Artikelen in Volledige Werken

[30 juni 1868
Van den Rijn (XXXIX)]

30 juni 1868

Bijdrage van Multatuli in de Opregte Dingsdagsche Haarlemsche Courant. no. 152. (M.M.)

Een Mainzer blad: hoewel hier niet de Mainzer Beobachter genoemd wordt, is de hele tekst kennelijk afkomstig van Multatuli zelf.

Van den Rijn, 28 Junij.

De regeringsgezinde Rijnsche dagbladen maken met zekeren ophef gewag van de ontvangst, welke den Koning en den Kroonprins van Pruissen, die den 26sten dezer Frankfort bezochten, in deze stad is ten deel gevallen.

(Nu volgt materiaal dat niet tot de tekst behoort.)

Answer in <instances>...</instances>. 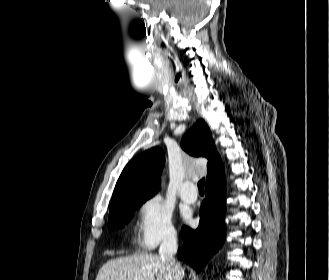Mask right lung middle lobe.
Returning a JSON list of instances; mask_svg holds the SVG:
<instances>
[{"mask_svg":"<svg viewBox=\"0 0 329 280\" xmlns=\"http://www.w3.org/2000/svg\"><path fill=\"white\" fill-rule=\"evenodd\" d=\"M149 198L135 199L123 202L112 211H110L109 222L122 227L124 223L129 222L133 216V211L140 207Z\"/></svg>","mask_w":329,"mask_h":280,"instance_id":"obj_1","label":"right lung middle lobe"}]
</instances>
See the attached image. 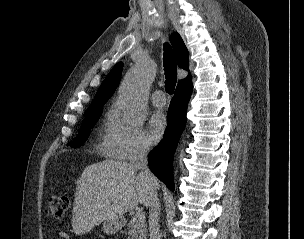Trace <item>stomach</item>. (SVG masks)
I'll use <instances>...</instances> for the list:
<instances>
[{"label":"stomach","instance_id":"obj_1","mask_svg":"<svg viewBox=\"0 0 304 239\" xmlns=\"http://www.w3.org/2000/svg\"><path fill=\"white\" fill-rule=\"evenodd\" d=\"M121 226H122V220L120 218L107 219L103 223V231L108 235H112L118 232Z\"/></svg>","mask_w":304,"mask_h":239}]
</instances>
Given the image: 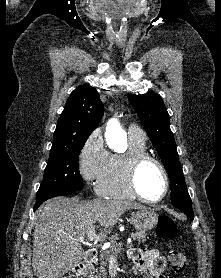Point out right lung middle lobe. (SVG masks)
<instances>
[{
    "label": "right lung middle lobe",
    "instance_id": "1",
    "mask_svg": "<svg viewBox=\"0 0 221 278\" xmlns=\"http://www.w3.org/2000/svg\"><path fill=\"white\" fill-rule=\"evenodd\" d=\"M85 142L86 140L72 145L51 148L43 181L37 192L36 203H42L61 191L81 190L83 188L78 159Z\"/></svg>",
    "mask_w": 221,
    "mask_h": 278
}]
</instances>
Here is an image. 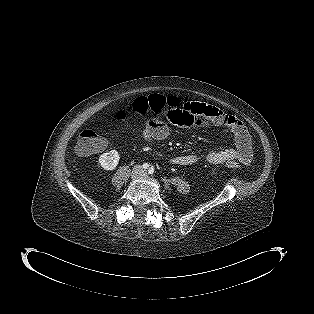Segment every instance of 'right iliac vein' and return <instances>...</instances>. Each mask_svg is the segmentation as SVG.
I'll use <instances>...</instances> for the list:
<instances>
[{"label": "right iliac vein", "mask_w": 314, "mask_h": 314, "mask_svg": "<svg viewBox=\"0 0 314 314\" xmlns=\"http://www.w3.org/2000/svg\"><path fill=\"white\" fill-rule=\"evenodd\" d=\"M139 170L138 169H135L133 172H132V179H136L139 177Z\"/></svg>", "instance_id": "right-iliac-vein-1"}]
</instances>
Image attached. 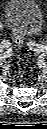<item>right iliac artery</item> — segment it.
Wrapping results in <instances>:
<instances>
[{"label": "right iliac artery", "mask_w": 47, "mask_h": 129, "mask_svg": "<svg viewBox=\"0 0 47 129\" xmlns=\"http://www.w3.org/2000/svg\"><path fill=\"white\" fill-rule=\"evenodd\" d=\"M2 44H3V45H8V44H10V43H9L8 41H6V40H3V41H2Z\"/></svg>", "instance_id": "obj_1"}]
</instances>
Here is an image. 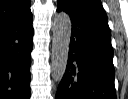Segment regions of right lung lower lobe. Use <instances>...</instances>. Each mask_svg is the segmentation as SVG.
<instances>
[{
	"label": "right lung lower lobe",
	"mask_w": 128,
	"mask_h": 99,
	"mask_svg": "<svg viewBox=\"0 0 128 99\" xmlns=\"http://www.w3.org/2000/svg\"><path fill=\"white\" fill-rule=\"evenodd\" d=\"M31 10L0 29V99H30Z\"/></svg>",
	"instance_id": "98d812e1"
}]
</instances>
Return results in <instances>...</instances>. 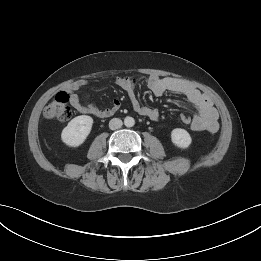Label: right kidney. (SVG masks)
<instances>
[{
    "label": "right kidney",
    "mask_w": 261,
    "mask_h": 261,
    "mask_svg": "<svg viewBox=\"0 0 261 261\" xmlns=\"http://www.w3.org/2000/svg\"><path fill=\"white\" fill-rule=\"evenodd\" d=\"M92 125V117L87 115L77 116L62 130L61 139L70 147H78L90 134Z\"/></svg>",
    "instance_id": "1"
}]
</instances>
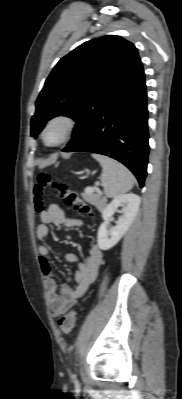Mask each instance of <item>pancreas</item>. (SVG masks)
I'll use <instances>...</instances> for the list:
<instances>
[{"label": "pancreas", "mask_w": 182, "mask_h": 399, "mask_svg": "<svg viewBox=\"0 0 182 399\" xmlns=\"http://www.w3.org/2000/svg\"><path fill=\"white\" fill-rule=\"evenodd\" d=\"M87 197L92 201V203L96 206L103 205L105 203V198H101V194H87Z\"/></svg>", "instance_id": "1"}]
</instances>
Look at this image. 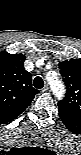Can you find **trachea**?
Here are the masks:
<instances>
[{
	"instance_id": "obj_1",
	"label": "trachea",
	"mask_w": 81,
	"mask_h": 155,
	"mask_svg": "<svg viewBox=\"0 0 81 155\" xmlns=\"http://www.w3.org/2000/svg\"><path fill=\"white\" fill-rule=\"evenodd\" d=\"M33 85L35 88L41 89L44 86V81L41 77L38 76V77L34 78Z\"/></svg>"
}]
</instances>
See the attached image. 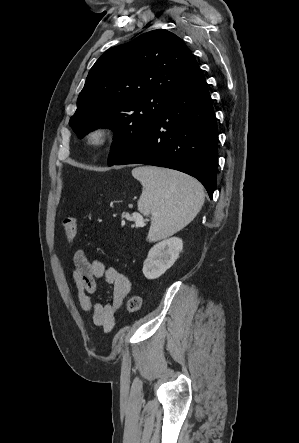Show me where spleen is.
Returning <instances> with one entry per match:
<instances>
[{
	"mask_svg": "<svg viewBox=\"0 0 299 443\" xmlns=\"http://www.w3.org/2000/svg\"><path fill=\"white\" fill-rule=\"evenodd\" d=\"M143 191L138 210L151 214L150 242L174 234L188 225L204 203L203 186L194 178L177 171L143 166L132 170Z\"/></svg>",
	"mask_w": 299,
	"mask_h": 443,
	"instance_id": "spleen-1",
	"label": "spleen"
}]
</instances>
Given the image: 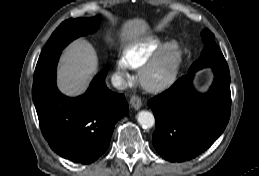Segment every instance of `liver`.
Instances as JSON below:
<instances>
[{"instance_id": "6515ba94", "label": "liver", "mask_w": 259, "mask_h": 176, "mask_svg": "<svg viewBox=\"0 0 259 176\" xmlns=\"http://www.w3.org/2000/svg\"><path fill=\"white\" fill-rule=\"evenodd\" d=\"M148 24L143 19L135 18L124 23L122 39L138 40L148 31ZM98 59L92 45L78 39L72 42L63 52L58 69V87L68 96L82 94L97 72Z\"/></svg>"}]
</instances>
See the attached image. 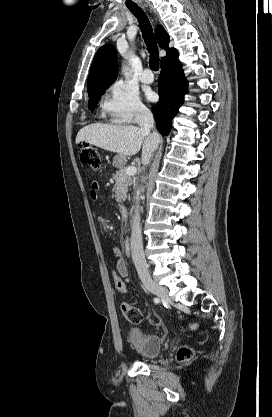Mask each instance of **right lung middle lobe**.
I'll list each match as a JSON object with an SVG mask.
<instances>
[{
	"label": "right lung middle lobe",
	"instance_id": "1",
	"mask_svg": "<svg viewBox=\"0 0 272 417\" xmlns=\"http://www.w3.org/2000/svg\"><path fill=\"white\" fill-rule=\"evenodd\" d=\"M106 88L104 89H99L93 92H89V108L91 109V111L94 110V108L97 106L99 100H100V96L105 92Z\"/></svg>",
	"mask_w": 272,
	"mask_h": 417
}]
</instances>
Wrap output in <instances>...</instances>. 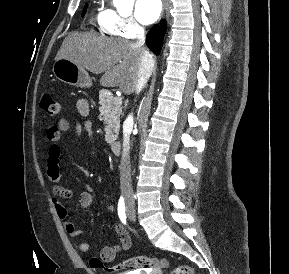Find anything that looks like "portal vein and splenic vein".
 Returning a JSON list of instances; mask_svg holds the SVG:
<instances>
[{"instance_id": "18ae733b", "label": "portal vein and splenic vein", "mask_w": 289, "mask_h": 274, "mask_svg": "<svg viewBox=\"0 0 289 274\" xmlns=\"http://www.w3.org/2000/svg\"><path fill=\"white\" fill-rule=\"evenodd\" d=\"M117 101L120 102V103H122V98L118 97V98H117Z\"/></svg>"}]
</instances>
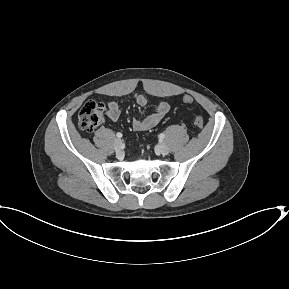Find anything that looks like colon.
Wrapping results in <instances>:
<instances>
[{
    "mask_svg": "<svg viewBox=\"0 0 289 289\" xmlns=\"http://www.w3.org/2000/svg\"><path fill=\"white\" fill-rule=\"evenodd\" d=\"M183 102L185 104H191L193 102V98L186 95L183 98ZM104 109L105 107L101 102L94 100L86 101L78 114L79 128L87 132H91L96 129L103 121ZM194 125L198 129H202L204 126L203 118L201 116H196Z\"/></svg>",
    "mask_w": 289,
    "mask_h": 289,
    "instance_id": "obj_1",
    "label": "colon"
}]
</instances>
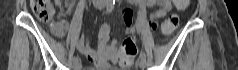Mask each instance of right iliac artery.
I'll use <instances>...</instances> for the list:
<instances>
[{
	"instance_id": "82829eb1",
	"label": "right iliac artery",
	"mask_w": 238,
	"mask_h": 70,
	"mask_svg": "<svg viewBox=\"0 0 238 70\" xmlns=\"http://www.w3.org/2000/svg\"><path fill=\"white\" fill-rule=\"evenodd\" d=\"M115 0H107L106 12L110 13L114 8ZM79 61V57H74L73 62Z\"/></svg>"
}]
</instances>
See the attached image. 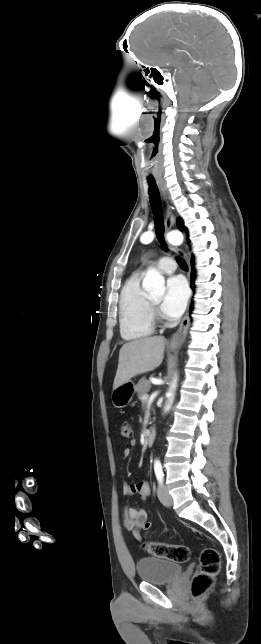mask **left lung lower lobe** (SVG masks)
<instances>
[{
    "instance_id": "obj_1",
    "label": "left lung lower lobe",
    "mask_w": 261,
    "mask_h": 644,
    "mask_svg": "<svg viewBox=\"0 0 261 644\" xmlns=\"http://www.w3.org/2000/svg\"><path fill=\"white\" fill-rule=\"evenodd\" d=\"M191 264H192V265L194 264V263H193V261L191 262ZM191 277H192V284H191V287H192V289H194V284H193V281H194V279H195V270H194V269L192 270ZM192 306H193V305L191 304V306H190V312H191V310H192Z\"/></svg>"
}]
</instances>
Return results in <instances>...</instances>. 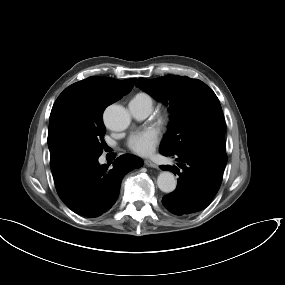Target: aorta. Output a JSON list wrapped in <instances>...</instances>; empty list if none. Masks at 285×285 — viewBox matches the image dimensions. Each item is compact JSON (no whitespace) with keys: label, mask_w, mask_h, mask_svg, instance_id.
Masks as SVG:
<instances>
[{"label":"aorta","mask_w":285,"mask_h":285,"mask_svg":"<svg viewBox=\"0 0 285 285\" xmlns=\"http://www.w3.org/2000/svg\"><path fill=\"white\" fill-rule=\"evenodd\" d=\"M131 118L128 111L121 105H110L104 112V122L114 131H123L130 124ZM157 185L162 192L171 193L175 190L177 181L173 173L163 171L157 178Z\"/></svg>","instance_id":"1"}]
</instances>
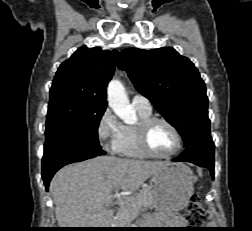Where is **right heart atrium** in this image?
Wrapping results in <instances>:
<instances>
[{
    "instance_id": "obj_1",
    "label": "right heart atrium",
    "mask_w": 252,
    "mask_h": 231,
    "mask_svg": "<svg viewBox=\"0 0 252 231\" xmlns=\"http://www.w3.org/2000/svg\"><path fill=\"white\" fill-rule=\"evenodd\" d=\"M122 130L123 124L109 108H106L102 112L96 128L100 143L112 152H117Z\"/></svg>"
}]
</instances>
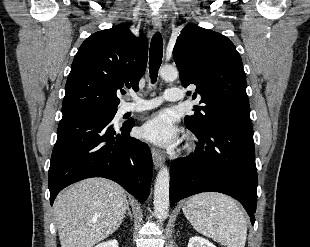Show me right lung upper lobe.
Masks as SVG:
<instances>
[{"label": "right lung upper lobe", "mask_w": 310, "mask_h": 247, "mask_svg": "<svg viewBox=\"0 0 310 247\" xmlns=\"http://www.w3.org/2000/svg\"><path fill=\"white\" fill-rule=\"evenodd\" d=\"M147 45L143 35L136 37L125 24L88 37L74 57L62 111L80 107L117 110V90L139 89L146 70Z\"/></svg>", "instance_id": "right-lung-upper-lobe-1"}]
</instances>
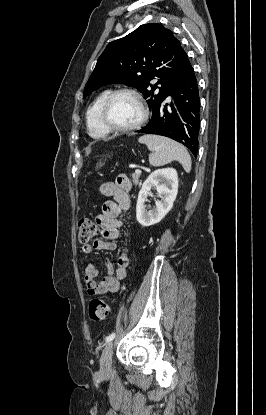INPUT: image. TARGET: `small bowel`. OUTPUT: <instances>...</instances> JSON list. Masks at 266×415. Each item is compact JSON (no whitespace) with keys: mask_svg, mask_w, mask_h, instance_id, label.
Here are the masks:
<instances>
[{"mask_svg":"<svg viewBox=\"0 0 266 415\" xmlns=\"http://www.w3.org/2000/svg\"><path fill=\"white\" fill-rule=\"evenodd\" d=\"M132 184L126 175H118L114 182H106L100 185L99 192L107 197H112L103 204L102 214L96 217L98 226L101 228L102 238L96 239L91 244H85L82 248L85 254H90L94 250H110L117 248L115 240L121 234L123 222L120 215L130 207V196ZM129 257L126 252L119 254L116 267L106 259V275L101 281H97L98 269L96 265L87 261L84 265L83 275L86 289L89 295L105 294L116 292L119 289L120 281L126 276V267Z\"/></svg>","mask_w":266,"mask_h":415,"instance_id":"small-bowel-1","label":"small bowel"}]
</instances>
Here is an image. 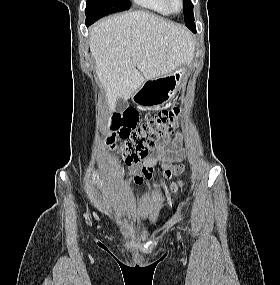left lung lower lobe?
<instances>
[{"label": "left lung lower lobe", "instance_id": "1", "mask_svg": "<svg viewBox=\"0 0 280 285\" xmlns=\"http://www.w3.org/2000/svg\"><path fill=\"white\" fill-rule=\"evenodd\" d=\"M191 30H192L193 32H195V31H196L195 27H192V28H191Z\"/></svg>", "mask_w": 280, "mask_h": 285}]
</instances>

De Koning liet het regiment Pommersche fuselieren, de Rijnlandsche dragonders en eene batterij artillerie voor zich paraderen, en begaf zich daarna te voet langs de promenaden, naar het hôtel Westendhall, dat met vlaggen versierd was. Men vermeldt, dat Z.M. alom op zijnen weg met vreugdekreten begroet werd. De twee vorstelijke personen zouden des avonds te zeven ure vertrekken. Een Mainzer blad doet, naar aanleiding dezer berigten, de vraag, of men uit de bijzondere vermelding van het uitsteken der vlag uit het hôtel, waar Z.M. zijnen intrek nam, de slotsom zou mogen trekken, dat andere particuliere gebouwen niet met dergelijke vreugdeteekenen versierd waren? Het betoogt voorts, dat het gejuich op den weg, dien de Koning langs ging, niet als eene zeer afdoende manifestatie mag worden opgevat, dewijl het fatsoenlijk publiek bij zulke gelegenheden het minst vertegenwoordigd is. ‘Wij meenen te mogen verzekeren (aldus gaat die courant voort), dat Frankfort nog altijd niet pruissischgezind is, en dit niet spoedig worden zal. Wij noemen de pogingen van zekere bladen om dit anders te doen voorkomen onhandig en in strijd zoowel met de waarheid, als met de verlichte, humane denkwijze van den Monarch zelven, die zeer onlangs te Hannover uitdrukkelijk verklaarde, voor het tegenwoordige geene aanspraak te maken op de genegenheid zijner geannexeerde onderdanen. De Koning eerbiedigt hunne gehechtheid aan vroegere regeringsvormen en dynastien, en vordert slechts gehoorzaamheid. Maar de oogendienende dagbladschrijvers gaan verder, en schijnen niet intezien, dat zij zich bespottelijk maken, door den wrevel, die zich kort geleden openlijk lucht gaf, en thans nog in het verborgen bestaat, zoo eensklaps voortestellen als overgegaan in vurige toegenegenheid. Zij bewijzen daardoor aan de partij, die zij meenen te ondersteunen, eene slechte dienst.’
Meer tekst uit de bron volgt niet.